The Lollipop Update 5.1.1
When the Android Lollipop update came out, it was difficult to tell what good it accomplished.
It caused problems connecting to the internet, battery issues, lagging, and video playback issues.
It also released some “features” that users are unhappy about. I’ll get back to that in a second.
The lollipop update 5.1.1 has been rolling out to devices and I just got it on my phone and it is amazing.
It looks like it fixes the lagging and the battery issues. It’s about time. I had my phone on my desk at 40%. Three hours later, without using it, it had died.
But the worst part about the original lollipop update was something they insisted as a feature.
Like many people, I use my cell phone as an alarm clock. I have for over ten years now and never really had any issues using my cell phone as an alarm.
Then lollipop released its feature–if you set your phone to silent, everything is silent, including the alarm.
People assumed this must have been a mistake, but Android stood by its feature.
There was no way to set your phone to silent without also making the alarm clock turn off.
I did what a lot of people did. I turned my phone’s vibrate function down to zero and constantly set my phone to vibrate instead of silent.
But I ran into issues with that too.
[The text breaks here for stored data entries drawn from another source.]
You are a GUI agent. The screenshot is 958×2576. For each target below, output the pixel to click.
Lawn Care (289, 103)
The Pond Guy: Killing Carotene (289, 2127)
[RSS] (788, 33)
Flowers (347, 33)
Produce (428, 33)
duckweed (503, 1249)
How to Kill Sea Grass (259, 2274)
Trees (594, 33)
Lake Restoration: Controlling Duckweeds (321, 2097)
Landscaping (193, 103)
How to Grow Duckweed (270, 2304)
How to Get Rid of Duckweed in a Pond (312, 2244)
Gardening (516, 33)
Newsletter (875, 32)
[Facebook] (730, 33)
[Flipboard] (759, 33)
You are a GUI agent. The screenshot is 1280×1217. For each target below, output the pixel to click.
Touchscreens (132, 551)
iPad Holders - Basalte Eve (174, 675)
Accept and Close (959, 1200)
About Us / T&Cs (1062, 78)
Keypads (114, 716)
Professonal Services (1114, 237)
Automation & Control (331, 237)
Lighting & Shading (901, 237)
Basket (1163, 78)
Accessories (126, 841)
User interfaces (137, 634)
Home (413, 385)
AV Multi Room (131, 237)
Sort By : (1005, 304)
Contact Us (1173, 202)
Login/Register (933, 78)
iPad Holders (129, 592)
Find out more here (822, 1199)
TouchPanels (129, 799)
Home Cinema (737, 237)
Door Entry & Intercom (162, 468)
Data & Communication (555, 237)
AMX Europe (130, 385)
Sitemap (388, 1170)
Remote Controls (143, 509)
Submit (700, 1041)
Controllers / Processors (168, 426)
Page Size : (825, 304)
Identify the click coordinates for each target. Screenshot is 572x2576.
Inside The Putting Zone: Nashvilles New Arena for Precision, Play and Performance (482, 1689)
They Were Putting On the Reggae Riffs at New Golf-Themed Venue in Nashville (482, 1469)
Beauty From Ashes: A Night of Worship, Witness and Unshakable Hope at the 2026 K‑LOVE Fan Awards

Sometimes I forgot to put my phone on vibrate. When I got loud texts in the middle of the night, I would try to set my phone to vibrate, but occasionally held down the volume a split second too long.
Then my alarm would go off, but on silent. Which is great at waking people up.
I also lost the ability to actually set my phone to vibrate since I removed its vibrate function to do this.
I was extra careful when I had a flight coming up and would set my FitBit as a back-up alarm, but I was still pretty paranoid.
In this lollipop update 5.1.1, Android has removed that bug feature. Not only can you set the ringtone alone to silent, you can individually adjust the volume of everything on the phone.
Except for the alarm. Since you can “turn off the volume of your alarm” by not setting your alarm in the first place.
This was a much needed update from a battery and performance perspective. I’m just really glad they decided to throw the alarm fix in as well.
One annoyance I’ve had is that sometimes when I swipe down to view notifications with my right thumb, it somehow believes that I meant to clear all notifications and so I lose them all…now I have to remember to swipe with my left thumb/finger instead
I’ve not spent any time with Android, but being billed as the open, flexible, configurable alternative to the walled garden of the iOS products I am quite surprised that the alarm issue would have ever persisted in the open fields of the Android OS.
Frankly I am not a big fan of either – I desperately miss my Blackberry – the iOS device is only better because of the app availability.
After the original Lollipop release, I’m afraid to even try again.